Yes, because it was giving me mild forearm-hand twitches, at 60mg a day in divided dose, which developed after a few weeks. Hard to get to sleep when your hand has occasional twitching spasms! However I do still take 15mg-30mg (1/4-1/2 tablet) if I find I've eaten too much with an evening meal, it does help the gastroparesis I seem to encounter if exacerbated by a larger meal size. It's a damn fine line between not enough and too much if I'm to have an undisturbed sleep.

Ideally one should check for acetylcholine receptor antibodies before taking mestinon, but otherwise at the low doses 15mg-30mg b.i.d it's a pretty safe drug. It has a short half life about 4 hours, so any side effects you experience wear off pretty quick. You'll feel any effect within 15min, better to start 15mg I'd suggest. I started on 7.5mg to be extra safe. For me Mestinon got rid of all my dyspepsia, but honestly I don't know if it was the vagal tone or the improved blood flow that helped. Normally drawing blood is a challenge for me, on mestinon it poured out.

That discovery inspired me to look into mestinon's effect on blood. I found acetylcholinesterase enzyme activity is raised in inflammatory vascular diseases. There's a complex association between AChE activity, ACh stimulation, red blood cell membrane integrity and deformability, and also NO/O2/CO2 gas exchange. So mestinon's anticholinesterase activity might be addressing the sticky blood issue. I do wonder if it was helping my gut microcirculation and gut function, or vagal tone, or both.

I was having constant acid reflux about a year ago and Betaine HCL pills stopped it.
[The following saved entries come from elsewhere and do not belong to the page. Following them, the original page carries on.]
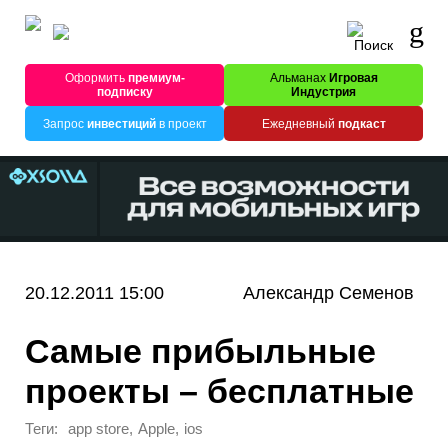
Оформить
премиум-
Альманах
Игровая
подписку
Индустрия
Запрос
инвестиций
в проект
Ежедневный
подкаст
20.12.2011 15:00
Александр Семенов
Самые прибыльные
проекты – бесплатные
Теги:
,
,
app store
Apple
ios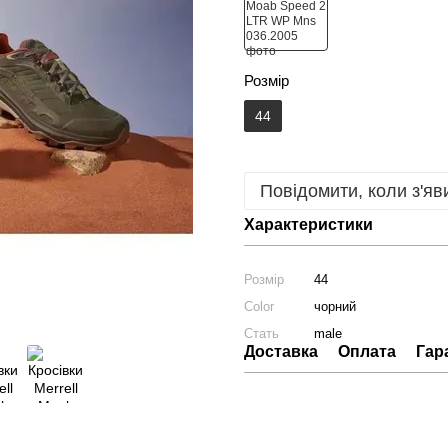
Розмір
44
Повідомити, коли з'яв
Характеристики
Розмір
44
Color
чорний
Стать
male
Доставка
Оплата
Гар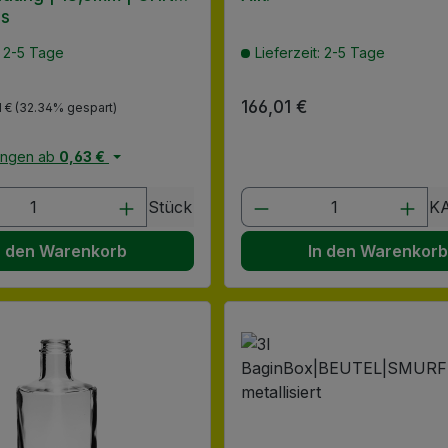
ss
: 2-5 Tage
Lieferzeit: 2-5 Tage
reis:
ulärer Preis:
Regulärer Preis:
166,01 €
1 €
(32.34% gespart)
engen ab
0,63 €
en Wert ein oder benutze die Schaltflä
t Anzahl: Gib den gewünschten Wert ein
Produkt Anzahl: G
Stück
K
n den Warenkorb
In den Warenkor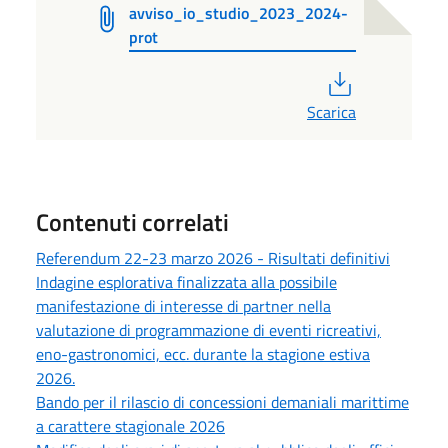
avviso_io_studio_2023_2024-
prot
PDF
Scarica
Contenuti correlati
Referendum 22-23 marzo 2026 - Risultati definitivi
Indagine esplorativa finalizzata alla possibile
manifestazione di interesse di partner nella
valutazione di programmazione di eventi ricreativi,
eno-gastronomici, ecc. durante la stagione estiva
2026.
Bando per il rilascio di concessioni demaniali marittime
a carattere stagionale 2026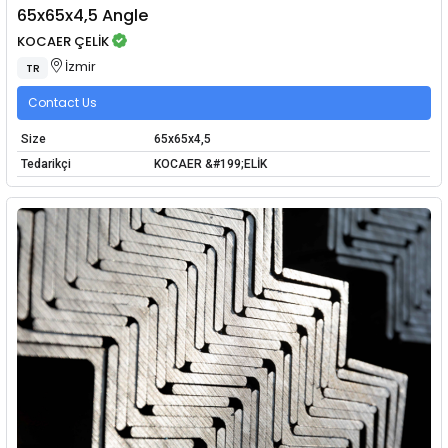
65x65x4,5 Angle
KOCAER ÇELİK
İzmir
TR
Contact Us
Size
65x65x4,5
Tedarikçi
KOCAER &#199;ELİK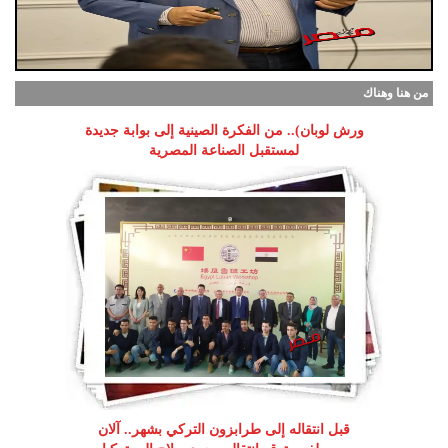
من هنا وهناك
ورش لوبان).. من الفكرة الصينية إلى بوابة جديدة
لمستقبل الصناعة المصرية
قبل انتقاله إلى طرابزون التركي بشهر.. آلان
That's interesting. It may be speeding up your gastric emptying, perhaps you've got delayed emptying which can be associated with reflux.

Another possibility you may need explore is SIBO.

 

[paul80]

Very useful, thank you.

 

[Pyrrhus]

Like most things to do with this disease it's a bit random, chaotic.

Anyone have any ideas of what's happening or suggestions on anything i could take?

Some people above have suggested the possibility of acid reflux, also known as gastroesophageal reflux.

What I recently realized is that there is a lower esophageal sphincter which is normally closed to prevent stomach acid and enzymes from entering the esophagus, so when you get gastroesophageal reflux, it means that your lower esophageal sphincter is stuck in the open position, a very common type of dysautonomia!